[Work required]:
Where does the word "your" appear in the data? Copy every line that holds it.

[Records supplied]:
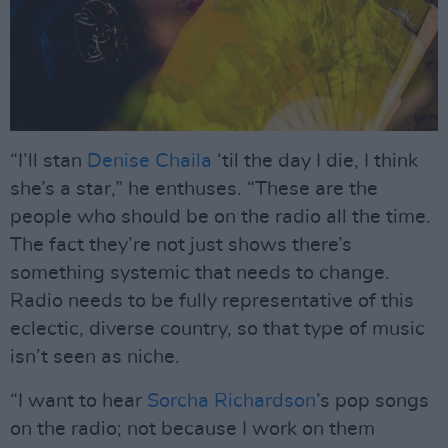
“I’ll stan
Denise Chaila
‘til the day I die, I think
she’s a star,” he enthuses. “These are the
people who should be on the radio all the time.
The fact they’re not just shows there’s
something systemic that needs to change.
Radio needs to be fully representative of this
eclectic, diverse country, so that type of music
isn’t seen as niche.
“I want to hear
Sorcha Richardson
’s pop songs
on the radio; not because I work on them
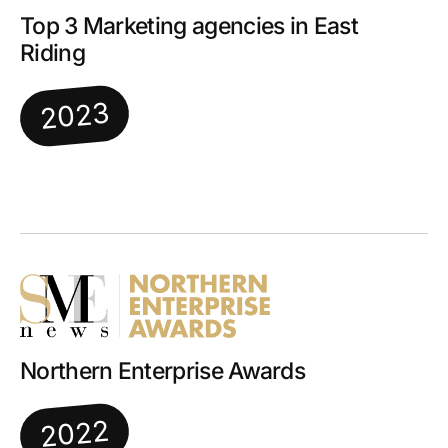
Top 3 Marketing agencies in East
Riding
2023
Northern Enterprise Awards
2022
* * *
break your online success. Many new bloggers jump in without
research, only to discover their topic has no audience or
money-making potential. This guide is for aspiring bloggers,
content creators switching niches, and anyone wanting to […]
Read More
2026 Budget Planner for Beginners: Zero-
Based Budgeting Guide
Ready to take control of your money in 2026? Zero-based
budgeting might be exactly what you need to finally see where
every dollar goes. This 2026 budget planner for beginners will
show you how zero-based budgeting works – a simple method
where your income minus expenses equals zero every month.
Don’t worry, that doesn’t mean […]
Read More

[Worked solution]:
break your online success. Many new bloggers jump in without
Ready to take control of your money in 2026? Zero-based
where your income minus expenses equals zero every month.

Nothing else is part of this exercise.